Acórdão nº 2548/14.0TBVNG-D.P1 de Court of Appeal of Porto (Portugal), 10 de Outubro de 2016

Magistrado ResponsávelISABEL S
Data da Resolução10 de Outubro de 2016
EmissorCourt of Appeal of Porto (Portugal)

PROCESSO Nº2548/14.0TBVNG-D.P1 Acordam no Tribunal da Relação do Porto – Secção Cível: A Administradora da insolvência nomeada nos autos nº2548/14.0TBVNG, em que são insolventes B… e C…, ambos ids nos autos, requereu a declaração de nulidade da cláusula de reserva de propriedade a favor do Banco D…, SA, que incide sobre o veículo de marca Peugeot, com a matrícula ..-IN-.., e se ordene o levantamento da referida cláusula da Conservatória do Registo Automóvel, libertando o bem de tal ónus de forma a se proceder ao seu registo definitivo a favor da massa insolvente.

Notificado, o credor deduziu oposição a esse requerimento, pugnando pela validade da cláusula.

Em 30.12.2015, foi proferido o seguinte despacho: (…) Cumpre decidir.

Dispõe o art. 409°, nº 1, do C.Civil que "nos contratos de alienação é lícito ao alienante reservar para si a propriedade da coisa até ao cumprimento total ou parcial das obrigações da outra parte ou até à verificação de qualquer outro evento".

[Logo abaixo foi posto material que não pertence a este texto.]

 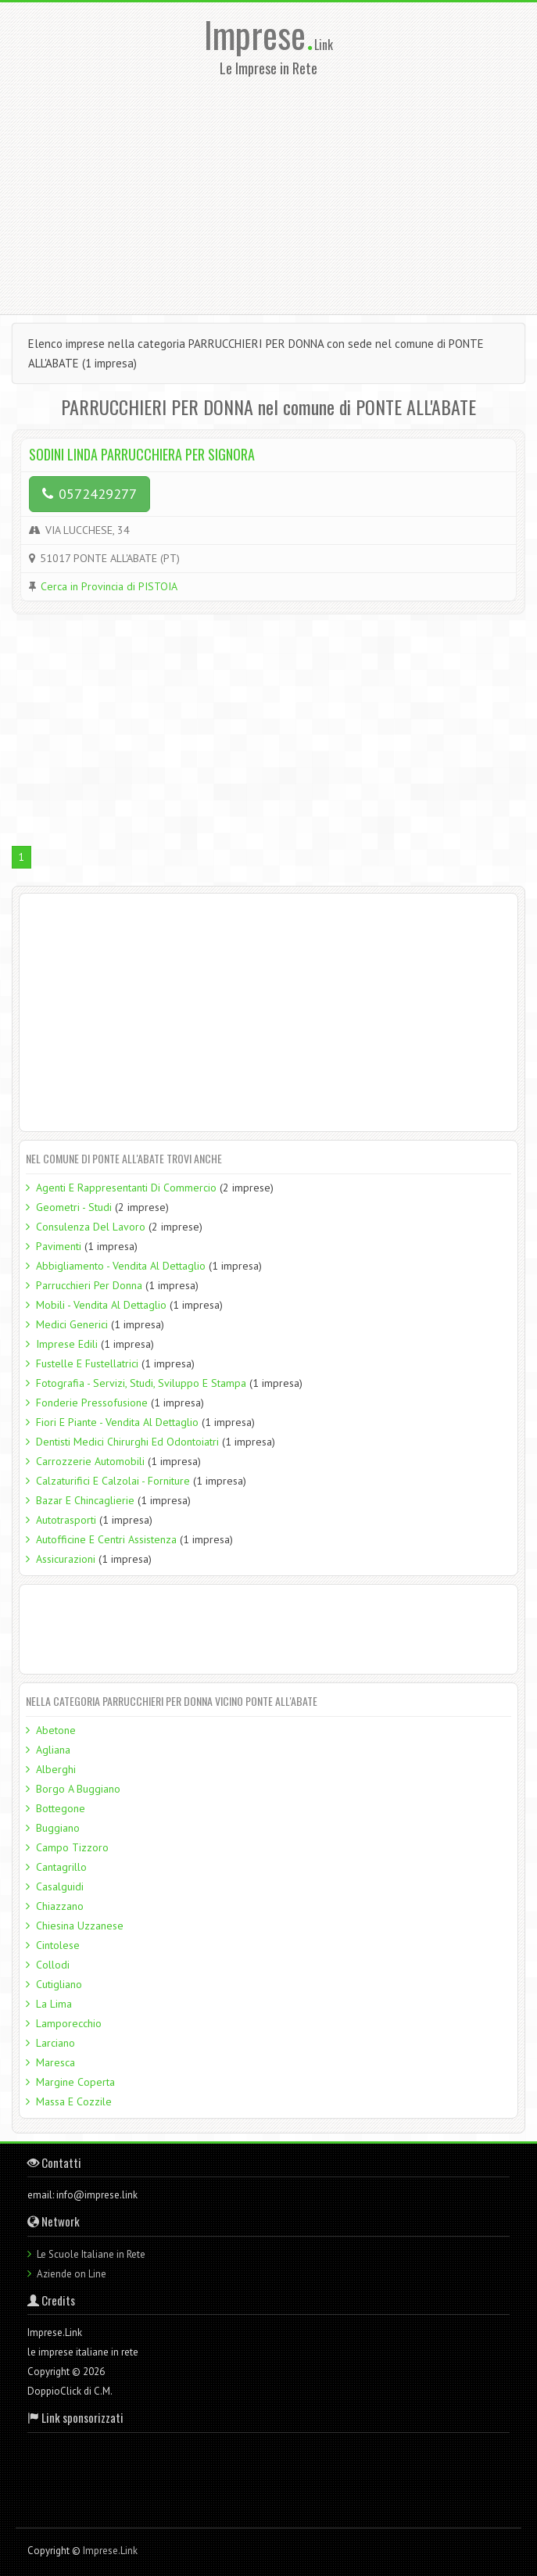 What do you see at coordinates (58, 1945) in the screenshot?
I see `Cintolese` at bounding box center [58, 1945].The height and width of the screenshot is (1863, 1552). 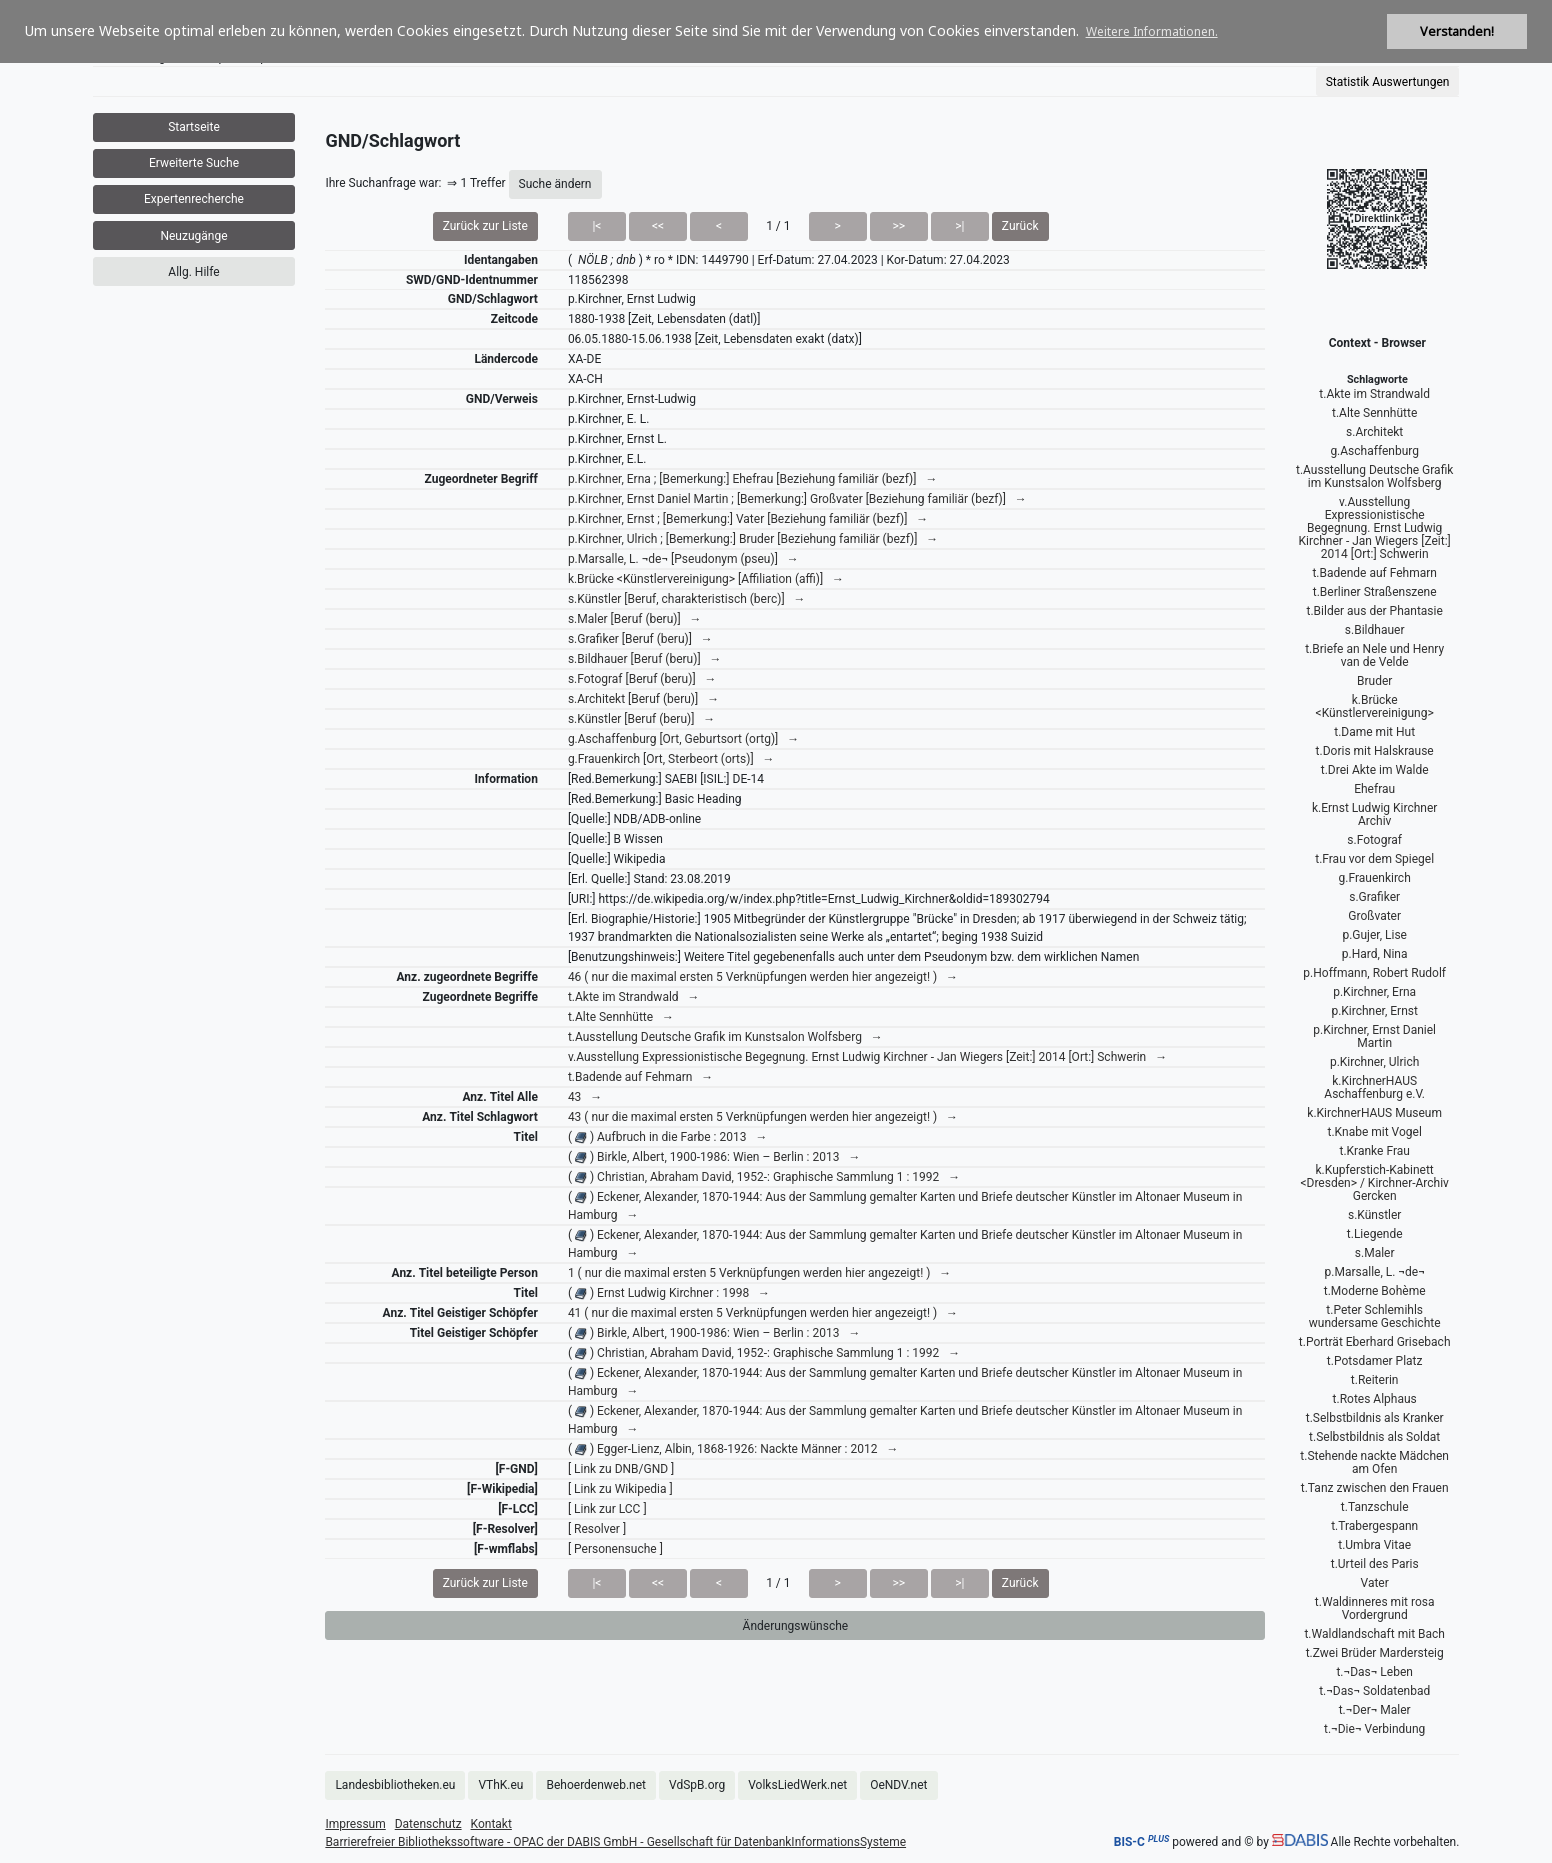 I want to click on Großvater, so click(x=1374, y=916).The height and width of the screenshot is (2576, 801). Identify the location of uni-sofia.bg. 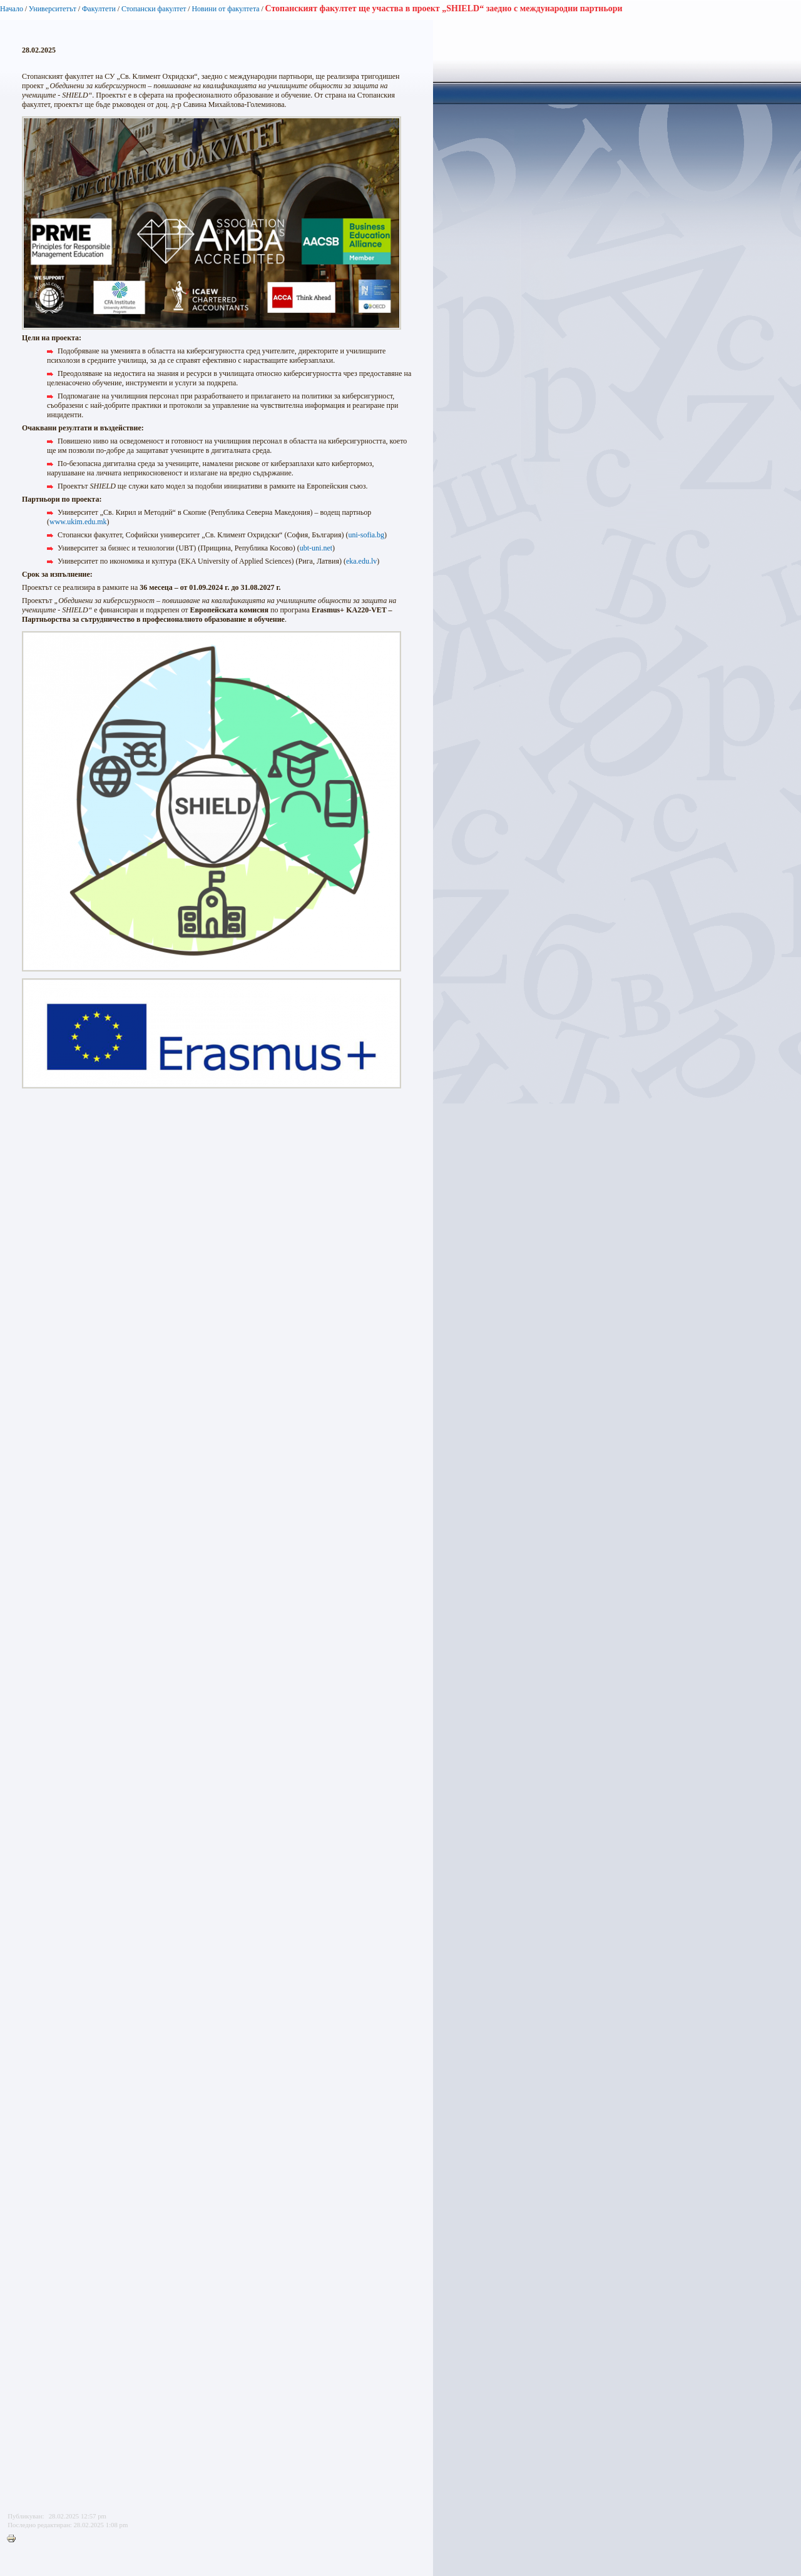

Ora, da factualidade alegada e dos próprios documentos juntos a fls. 5 e 22 a 28 resulta que o Banco D…, SA, não é, nem foi proprietário do veículo em causa, tendo apenas celebrado com a insolvente mulher um contrato de financiamento para aquisição desse veículo a terceiro, tendo vindo, porém, a registar a seu favor cláusula de reserva de propriedade sobre esse veículo.

Assim, não foi o referido credor o alienante do veículo aos insolventes, ou seja, não teve intervenção no contrato de compra e venda celebrado entre os insolventes e o fornecedor do veículo, mas apenas no contrato de crédito, contraído pela insolvente mulher para obtenção de financiamento do preço de tal veículo.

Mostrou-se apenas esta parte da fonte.